**PROBLEM STATEMENT**
From the first line to the last, set down the data exactly as given.

Stored data

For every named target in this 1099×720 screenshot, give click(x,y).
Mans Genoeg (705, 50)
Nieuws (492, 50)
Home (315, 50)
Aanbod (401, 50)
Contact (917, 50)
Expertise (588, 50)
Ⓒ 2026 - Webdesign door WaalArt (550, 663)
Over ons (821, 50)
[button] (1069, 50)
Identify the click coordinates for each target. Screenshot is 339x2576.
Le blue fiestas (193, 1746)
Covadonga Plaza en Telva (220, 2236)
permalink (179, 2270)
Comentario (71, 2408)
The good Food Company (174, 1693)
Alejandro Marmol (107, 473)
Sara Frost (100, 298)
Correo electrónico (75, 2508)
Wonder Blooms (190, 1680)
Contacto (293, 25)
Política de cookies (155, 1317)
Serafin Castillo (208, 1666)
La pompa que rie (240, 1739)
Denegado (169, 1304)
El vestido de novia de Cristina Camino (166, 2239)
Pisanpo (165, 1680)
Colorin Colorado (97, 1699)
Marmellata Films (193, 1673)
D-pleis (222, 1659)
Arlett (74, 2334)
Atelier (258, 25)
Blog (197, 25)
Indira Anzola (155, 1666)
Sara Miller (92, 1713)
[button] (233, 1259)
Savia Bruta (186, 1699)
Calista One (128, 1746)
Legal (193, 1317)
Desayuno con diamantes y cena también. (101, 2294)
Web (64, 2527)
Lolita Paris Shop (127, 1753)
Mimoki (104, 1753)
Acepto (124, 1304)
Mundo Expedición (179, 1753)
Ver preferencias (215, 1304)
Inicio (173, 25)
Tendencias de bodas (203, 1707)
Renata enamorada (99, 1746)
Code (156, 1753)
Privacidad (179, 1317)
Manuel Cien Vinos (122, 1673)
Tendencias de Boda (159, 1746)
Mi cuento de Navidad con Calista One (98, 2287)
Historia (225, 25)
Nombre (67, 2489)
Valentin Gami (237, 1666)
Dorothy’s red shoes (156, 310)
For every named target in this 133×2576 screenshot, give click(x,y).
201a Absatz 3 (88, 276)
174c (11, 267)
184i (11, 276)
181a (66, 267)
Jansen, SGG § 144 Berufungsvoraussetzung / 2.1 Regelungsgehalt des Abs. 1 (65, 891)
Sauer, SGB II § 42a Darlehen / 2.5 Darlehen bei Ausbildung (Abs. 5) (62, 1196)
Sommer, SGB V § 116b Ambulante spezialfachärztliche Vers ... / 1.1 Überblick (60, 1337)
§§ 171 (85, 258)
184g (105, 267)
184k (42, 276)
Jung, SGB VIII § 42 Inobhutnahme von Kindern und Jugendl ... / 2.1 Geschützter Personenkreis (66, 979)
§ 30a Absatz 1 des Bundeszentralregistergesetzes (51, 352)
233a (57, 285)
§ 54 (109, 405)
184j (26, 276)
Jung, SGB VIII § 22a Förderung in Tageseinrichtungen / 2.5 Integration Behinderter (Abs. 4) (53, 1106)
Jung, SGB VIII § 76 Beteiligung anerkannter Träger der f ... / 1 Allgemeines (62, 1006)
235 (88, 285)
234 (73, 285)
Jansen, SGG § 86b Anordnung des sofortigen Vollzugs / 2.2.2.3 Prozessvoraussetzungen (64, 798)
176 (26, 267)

**ANSWER FOR THIS EXERCISE**
For every named target in this 1099×720 screenshot, give click(x,y).
Mans Genoeg (705, 50)
Nieuws (492, 50)
Home (315, 50)
Aanbod (401, 50)
Contact (917, 50)
Expertise (588, 50)
Ⓒ 2026 - Webdesign door WaalArt (550, 663)
Over ons (821, 50)
[button] (1069, 50)
Identify the click coordinates for each target. Screenshot is 339x2576.
Le blue fiestas (193, 1746)
Covadonga Plaza en Telva (220, 2236)
permalink (179, 2270)
Comentario (71, 2408)
The good Food Company (174, 1693)
Alejandro Marmol (107, 473)
Sara Frost (100, 298)
Correo electrónico (75, 2508)
Wonder Blooms (190, 1680)
Contacto (293, 25)
Política de cookies (155, 1317)
Serafin Castillo (208, 1666)
La pompa que rie (240, 1739)
Denegado (169, 1304)
El vestido de novia de Cristina Camino (166, 2239)
Pisanpo (165, 1680)
Colorin Colorado (97, 1699)
Marmellata Films (193, 1673)
D-pleis (222, 1659)
Arlett (74, 2334)
Atelier (258, 25)
Blog (197, 25)
Indira Anzola (155, 1666)
Sara Miller (92, 1713)
[button] (233, 1259)
Savia Bruta (186, 1699)
Calista One (128, 1746)
Legal (193, 1317)
Desayuno con diamantes y cena también. (101, 2294)
Web (64, 2527)
Lolita Paris Shop (127, 1753)
Mimoki (104, 1753)
Acepto (124, 1304)
Mundo Expedición (179, 1753)
Ver preferencias (215, 1304)
Inicio (173, 25)
Tendencias de bodas (203, 1707)
Renata enamorada (99, 1746)
Code (156, 1753)
Privacidad (179, 1317)
Manuel Cien Vinos (122, 1673)
Tendencias de Boda (159, 1746)
Mi cuento de Navidad con Calista One (98, 2287)
Historia (225, 25)
Nombre (67, 2489)
Valentin Gami (237, 1666)
Dorothy’s red shoes (156, 310)
For every named target in this 133×2576 screenshot, give click(x,y).
201a Absatz 3 (88, 276)
174c (11, 267)
184i (11, 276)
181a (66, 267)
Jansen, SGG § 144 Berufungsvoraussetzung / 2.1 Regelungsgehalt des Abs. 1 (65, 891)
Sauer, SGB II § 42a Darlehen / 2.5 Darlehen bei Ausbildung (Abs. 5) (62, 1196)
Sommer, SGB V § 116b Ambulante spezialfachärztliche Vers ... / 1.1 Überblick (60, 1337)
§§ 171 (85, 258)
184g (105, 267)
184k (42, 276)
Jung, SGB VIII § 42 Inobhutnahme von Kindern und Jugendl ... / 2.1 Geschützter Personenkreis (66, 979)
§ 30a Absatz 1 des Bundeszentralregistergesetzes (51, 352)
233a (57, 285)
§ 54 (109, 405)
184j (26, 276)
Jung, SGB VIII § 22a Förderung in Tageseinrichtungen / 2.5 Integration Behinderter (Abs. 4) (53, 1106)
Jung, SGB VIII § 76 Beteiligung anerkannter Träger der f ... / 1 Allgemeines (62, 1006)
235 (88, 285)
234 (73, 285)
Jansen, SGG § 86b Anordnung des sofortigen Vollzugs / 2.2.2.3 Prozessvoraussetzungen (64, 798)
176 (26, 267)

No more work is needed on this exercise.